Anti-Bullying Policy 2017 - 2018

The Radclyffe School is a happy, harmonious learning community where staff and students feel safe and secure. School life is characterised by a calm, purposeful environment underpinned by relationships built upon mutual respect. Our expectation is that all students and staff will behave in appropriate and socially acceptable ways.

Every member of staff has a key role to play in promoting and sustaining the highest standards of behaviour for learning. We aim to provide a safe learning environment where everyone feels able to enjoy and achieve and fulfil their potential free from bullying.

The well-being of every young person is of paramount importance; every student has the right to a high quality learning experience at school, free from harm, neglect and abuse. All staff have a duty of care and a responsibility for safeguarding and promoting the well-being of students.

The school community share the definition of bullying as “A persistent and deliberate attempt to hurt or humiliate someone.”

There is a consistent approach to how bullying incidents are dealt with. Parents are involved at the earliest opportunity. Students are empowered to develop effective personal strategies rather than building dependency upon staff and others to solve issues.

Please also refer to the following policies: Safeguarding; Behaviour for Learning; Special Educational Needs and Disabilities; E-Safety. Other relevant documents are The Rights Respecting School Charter and the Five Respects.

What is bullying?

There are five recognised features of bullying:

  • It is deliberate, hurtful behaviour
  • It is repeated over a period of time
  • It is difficult for those being bullied to defend themselves
  • It is difficult for those who bully to learn new social behaviours
  • Those who bully have and exercise power inappropriately over others.
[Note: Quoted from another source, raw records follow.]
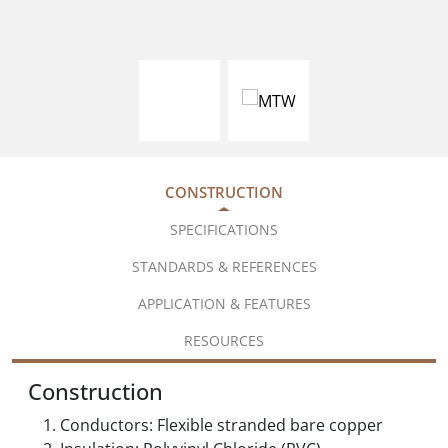
CONSTRUCTION
SPECIFICATIONS
STANDARDS & REFERENCES
APPLICATION & FEATURES
RESOURCES
Construction
Conductors: Flexible stranded bare copper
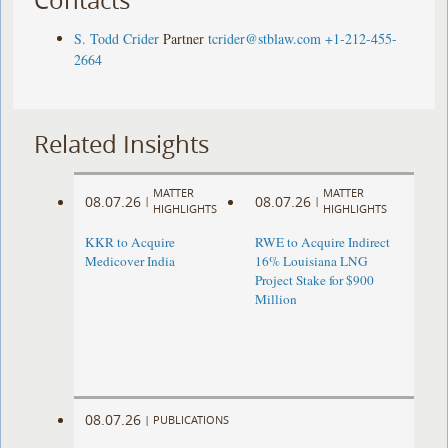
S. Todd Crider
Partner
tcrider@stblaw.com
+1-212-455-
2664
Related Insights
MATTER
MATTER
08.07.26
08.07.26
|
|
HIGHLIGHTS
HIGHLIGHTS
KKR to Acquire
RWE to Acquire Indirect
Medicover India
16% Louisiana LNG
Project Stake for $900
Million
08.07.26
|
PUBLICATIONS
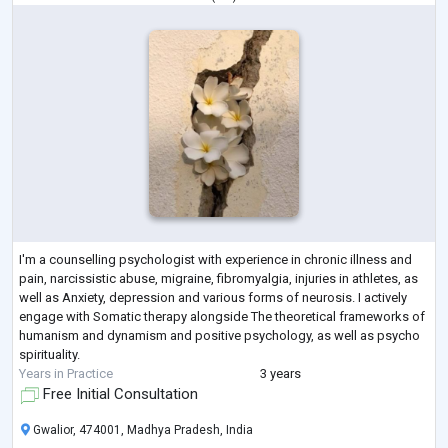
I'm a counselling psychologist with experience in chronic illness and
pain, narcissistic abuse, migraine, fibromyalgia, injuries in athletes, as
well as Anxiety, depression and various forms of neurosis. I actively
engage with Somatic therapy alongside The theoretical frameworks of
humanism and dynamism and positive psychology, as well as psycho
spirituality.
Years in Practice
3 years
Free Initial Consultation
Gwalior, 474001, Madhya Pradesh, India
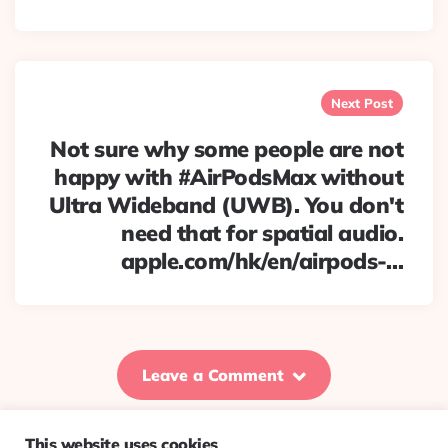
Next Post
Not sure why some people are not
happy with #AirPodsMax without
Ultra Wideband (UWB). You don't
need that for spatial audio.
apple.com/hk/en/airpods-…
Leave a Comment
This website uses cookies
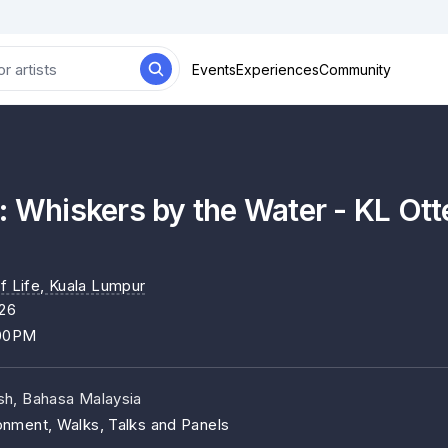
Events
Experiences
Community
: Whiskers by the Water - KL Ott
f Life
, Kuala Lumpur
26
:00PM
ish, Bahasa Malaysia
onment, Walks, Talks and Panels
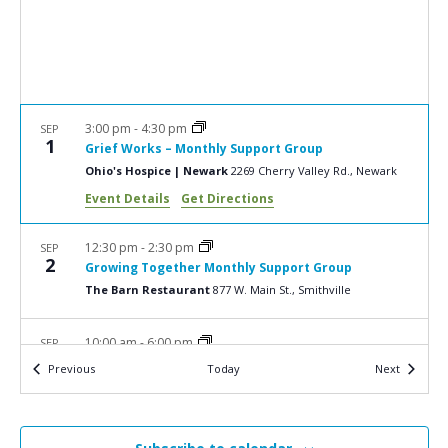
a
N
r
a
c
v
i
h
g
a
3:00 pm
-
4:30 pm
SEP
a
1
Grief Works – Monthly Support Group
n
t
Ohio's Hospice | Newark
2269 Cherry Valley Rd., Newark
d
i
Event Details
Get Directions
V
o
n
i
12:30 pm
-
2:30 pm
SEP
2
Growing Together Monthly Support Group
e
The Barn Restaurant
877 W. Main St., Smithville
w
s
10:00 am
-
6:00 pm
SEP
10
2025 Golf Classic
N
Events
Events
Previous
Today
Next
Union Country Club
1000 N Bellevue Ave., Dover
a
v
5:30 pm
-
6:30 pm
SEP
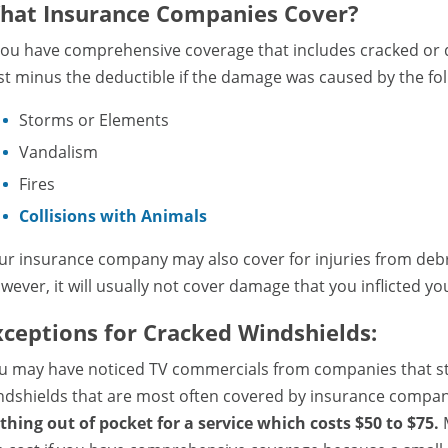
hat Insurance Companies Cover?
 you have comprehensive coverage that includes cracked or d
st minus the deductible if the damage was caused by the fol
Storms or Elements
Vandalism
Fires
Collisions with Animals
ur insurance company may also cover for injuries from debris
wever, it will usually not cover damage that you inflicted you
xceptions for Cracked Windshields:
u may have noticed TV commercials from companies that stat
ndshields that are most often covered by insurance compa
thing out of pocket for a service which costs $50 to $75.
M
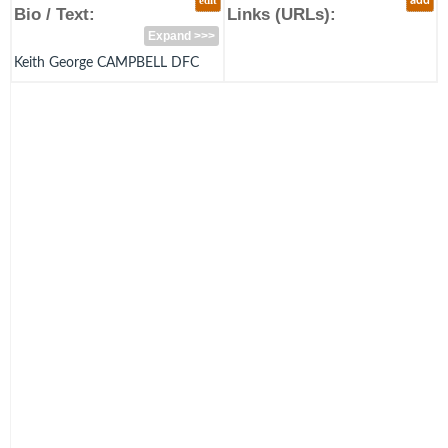
edit
add
Bio / Text:
Links (URLs):
Expand >>>
Keith George CAMPBELL DFC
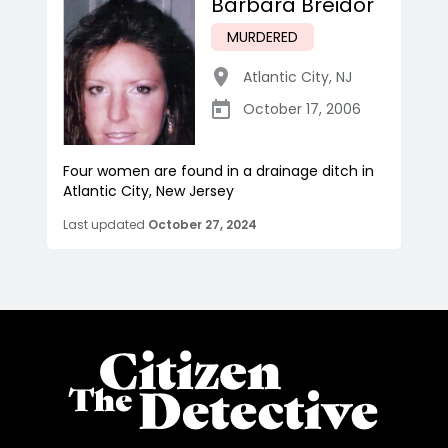
Barbara Breidor
MURDERED
Atlantic City
,
NJ
October 17, 2006
Four women are found in a drainage ditch in
Atlantic City, New Jersey
Last updated
October 27, 2024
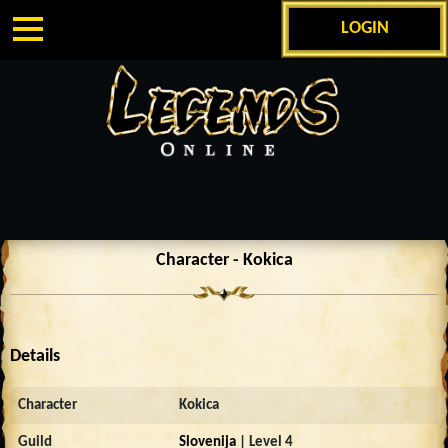
LOGIN
Character - Kokica
Details
Character
Kokica
Guild
Slovenija
| Level 4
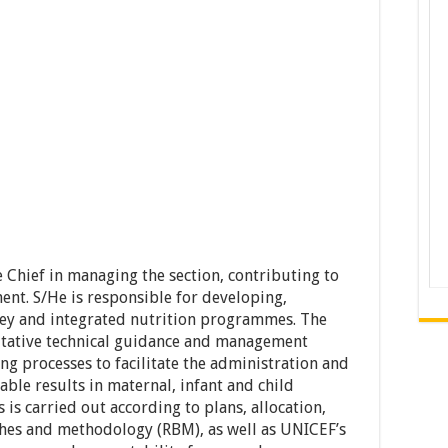
Chief in managing the section, contributing to
t. S/He is responsible for developing,
ey and integrated nutrition programmes. The
itative technical guidance and management
 processes to facilitate the administration and
ble results in maternal, infant and child
is carried out according to plans, allocation,
es and methodology (RBM), as well as UNICEF’s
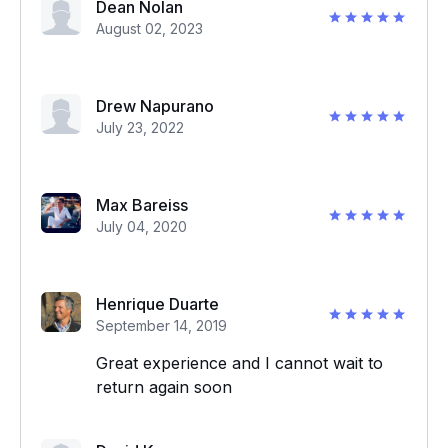
Dean Nolan
August 02, 2023
Drew Napurano
July 23, 2022
Max Bareiss
July 04, 2020
Henrique Duarte
September 14, 2019
Great experience and I cannot wait to
return again soon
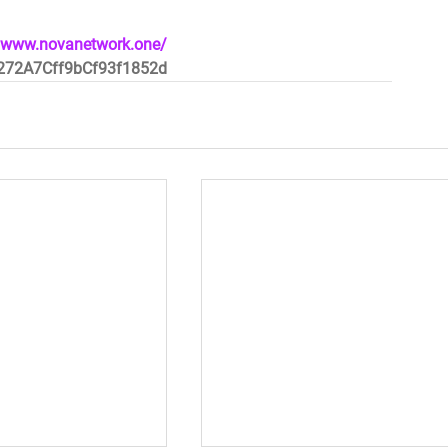
//www.novanetwork.one/
e272A7Cff9bCf93f1852d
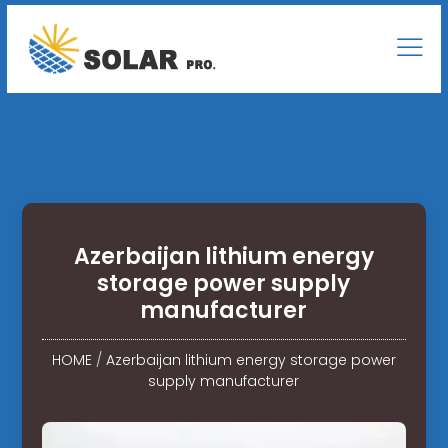
Azerbaijan lithium energy
storage power supply
manufacturer
HOME
/
Azerbaijan lithium energy storage power
supply manufacturer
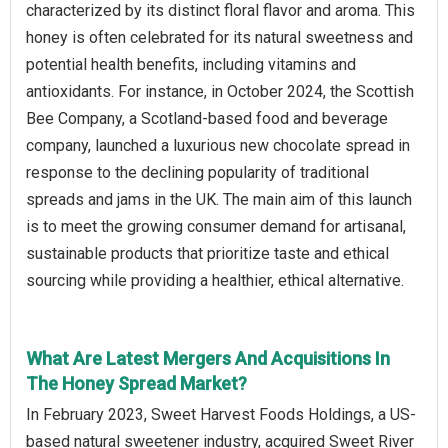
characterized by its distinct floral flavor and aroma. This
honey is often celebrated for its natural sweetness and
potential health benefits, including vitamins and
antioxidants. For instance, in October 2024, the Scottish
Bee Company, a Scotland-based food and beverage
company, launched a luxurious new chocolate spread in
response to the declining popularity of traditional
spreads and jams in the UK. The main aim of this launch
is to meet the growing consumer demand for artisanal,
sustainable products that prioritize taste and ethical
sourcing while providing a healthier, ethical alternative.
What Are Latest Mergers And Acquisitions In
The Honey Spread Market?
In February 2023, Sweet Harvest Foods Holdings, a US-
based natural sweetener industry, acquired Sweet River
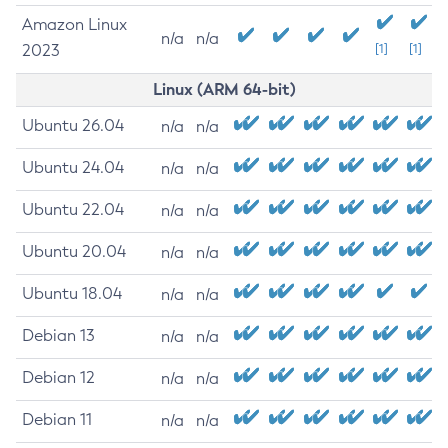
Amazon Linux
n/a
n/a
2023
[1]
[1]
Linux (ARM 64-bit)
Ubuntu 26.04
n/a
n/a
Ubuntu 24.04
n/a
n/a
Ubuntu 22.04
n/a
n/a
Ubuntu 20.04
n/a
n/a
Ubuntu 18.04
n/a
n/a
Debian 13
n/a
n/a
Debian 12
n/a
n/a
Debian 11
n/a
n/a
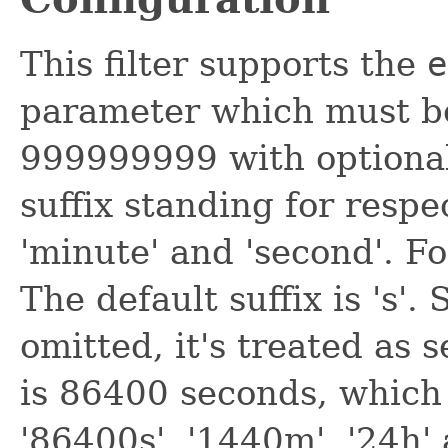
This filter supports the
e
parameter which must b
999999999 with optionally 
suffix standing for respec
'minute' and 'second'. Fo
The default suffix is 's'.
omitted, it's treated as 
is 86400 seconds, which i
'86400s', '1440m', '24h' 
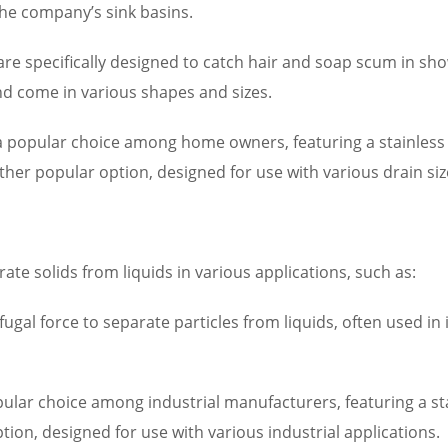
the company’s sink basins.
are specifically designed to catch hair and soap scum in s
and come in various shapes and sizes.
 popular choice among home owners, featuring a stainless 
er popular option, designed for use with various drain siz
rate solids from liquids in various applications, such as:
fugal force to separate particles from liquids, often used in 
pular choice among industrial manufacturers, featuring a st
tion, designed for use with various industrial applications.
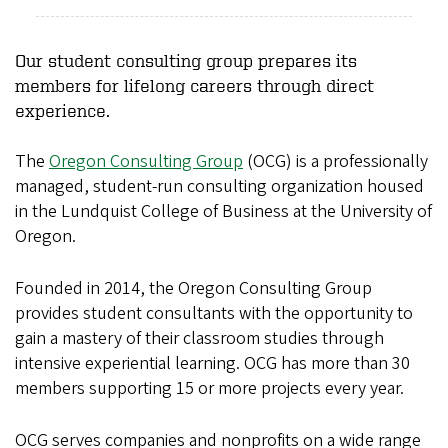
Our student consulting group prepares its
members for lifelong careers through direct
experience.
The
Oregon Consulting Group
(OCG) is a professionally
managed, student-run consulting organization housed
in the Lundquist College of Business at the University of
Oregon.
Founded in 2014, the Oregon Consulting Group
provides student consultants with the opportunity to
gain a mastery of their classroom studies through
intensive experiential learning. OCG has more than 30
members supporting 15 or more projects every year.
OCG serves companies and nonprofits on a wide range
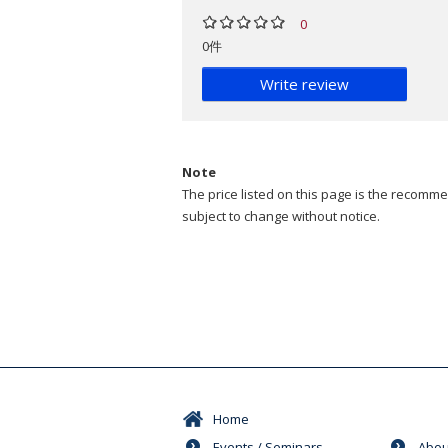
0
0件
Write review
Note
The price listed on this page is the recommen
subject to change without notice.
Home
Events / Seminars
Abou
Bullying is not an isolated, one off incident where there is no intention of gaining power over others.

All forms of bullying can be damaging to the development of both the person being bullied and the person bullying. Bullying can take many forms, but the main types are:

Physical – Pushing, hitting, kicking, punching, taking belongings or an act of violence with intent to harm

Verbal – Name calling, insulting, threats/intimidation or making offensive remarks

Indirect – Spreading nasty stories about someone, exclusion from social groups or being made the subject of malicious rumours

Cyber – Tormented, threatened, harassed, humiliated, embarrassed or otherwise targeted using text messaging, e-mail, instant messaging or any other type of digital technology e.g. social networking sites such as: BEBO; Facebook; MySpace; BBM; Twitter; Kik. Misuse of associated digital technology such as cameras and video aids.

Implications of bullying

Bullying is always taken seriously because of the potential impact upon young people.

Many of the outward signs of bullying can be the same as other indicators of abuse such as non-accidental injuries, self-abuse, low self-esteem, unhappiness, fear, distress or anxiety and, if unchecked:

  • Others may come to see bullying behaviour as acceptable within the school
  • Victims can become bullies of younger or more vulnerable students
  • Bullying will have long term effects on victims which may extend into their adult lives.

Roles and Responsibilities

The Head Teacher has ultimate responsibility for the day to day well-being of all students.

The Deputy Head Teacher (Inclusion) has oversight of the safeguarding and well-being of students.

All staff, students, parents and governors must be aware of the policy and share responsibility for enforcing its principles.

Dealing with bullying

The school takes a proactive stance to raise awareness about bullying. This is done through a range of strategies including staff training, assemblies, PSHE lessons, peer mentoring and a high staff presence and visibility during lessons change over, break, lunch time and at the end of the school day.

Minor incidents or disagreements should be addressed by PLGs or subject teachers; however, any suspicions of bullying must always be reported to the appropriate Year Manager as soon as possible.

All allegations of bullying by students must be referred to the Year Manager immediately.

The Year Manager will investigate the concern or allegation to clarify the facts through a thorough investigation, taking statements from the alleged bully, victims and witnesses.

Careful consideration of all circumstances will be made before sanctions or next actions are decided. In the vast majority of cases this will involve parents/carers of both alleged bully and victim being informed at the earliest opportunity.

A range of approaches will be used to support the victim and help them build resilience:

  • The school could offer coaching and problem solving strategies to enable the victim to tackle what has happened; this builds their resilience and confidence, nurturing lifelong learning in resolving problems. This approach is suitable for lower level problems and where the victim wants to regain some control
  • The school may work alongside the victim to resolve the problems actively through restorative justice; this will involve problem solving meetings facilitated by the school with parents present
  • In serious incidents such as safeguarding, violence, threat of weapons, or sustained serious bullying, the school will take over and deal with the issue. In some cases the matter may be referred to Youth Justice Team.

Students have the responsibility to ensure that victims of bullying are not isolated and to intervene when someone is being bullied.

Students should inform a member of staff if they suspect bullying is taking place. Racial, homophobic, sexual orientation and sexual incidents are recorded in a central log along with proven bullying incidents. This information is shared with the Local Authority (LA).

Serious or persistent cases of bullying will be referred to Senior Staff and could lead to fixed term exclusion or ultimately permanent exclusion.